======== Dataset content
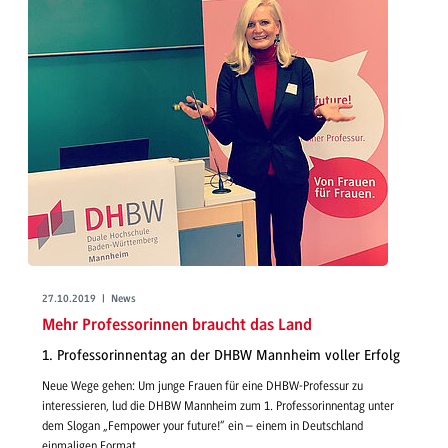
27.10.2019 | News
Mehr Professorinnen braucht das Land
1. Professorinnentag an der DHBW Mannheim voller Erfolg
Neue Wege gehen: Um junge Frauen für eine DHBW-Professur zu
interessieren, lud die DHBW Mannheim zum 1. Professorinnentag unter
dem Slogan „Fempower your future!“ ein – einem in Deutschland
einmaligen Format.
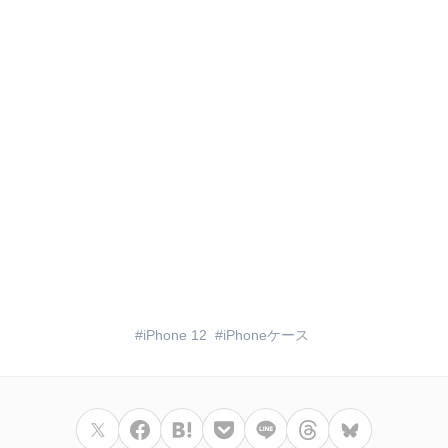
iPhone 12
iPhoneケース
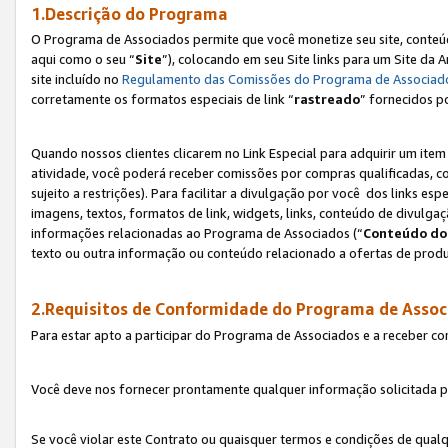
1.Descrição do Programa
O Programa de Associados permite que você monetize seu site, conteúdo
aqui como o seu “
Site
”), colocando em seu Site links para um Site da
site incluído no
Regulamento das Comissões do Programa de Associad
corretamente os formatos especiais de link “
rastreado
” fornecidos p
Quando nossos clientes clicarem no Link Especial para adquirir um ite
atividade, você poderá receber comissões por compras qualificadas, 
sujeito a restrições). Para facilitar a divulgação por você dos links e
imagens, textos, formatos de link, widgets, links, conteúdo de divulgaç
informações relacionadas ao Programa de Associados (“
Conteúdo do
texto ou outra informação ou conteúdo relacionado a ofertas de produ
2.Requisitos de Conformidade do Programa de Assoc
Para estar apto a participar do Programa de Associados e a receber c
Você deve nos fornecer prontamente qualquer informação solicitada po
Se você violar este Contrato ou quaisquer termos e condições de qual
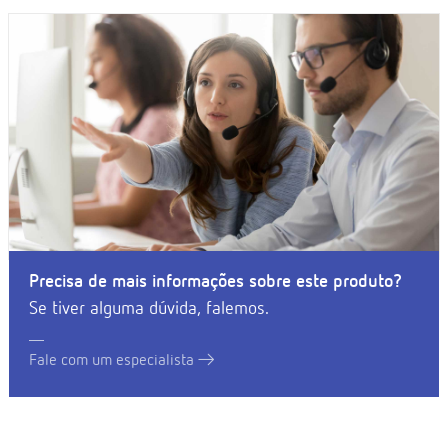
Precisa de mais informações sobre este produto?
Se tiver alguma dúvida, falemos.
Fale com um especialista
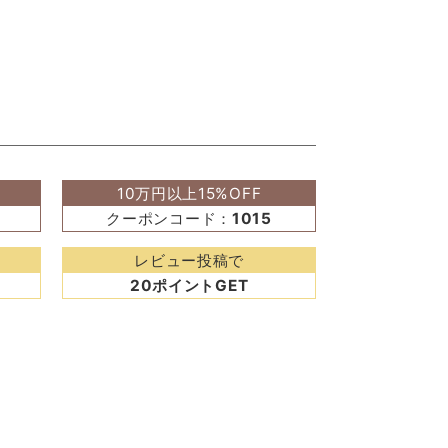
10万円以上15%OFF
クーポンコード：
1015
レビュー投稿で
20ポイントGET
================
• [Your task]: Each line holding the string "Programa" counts once. Work out the number of such lines in the data and give only that.

• [Output below]: 6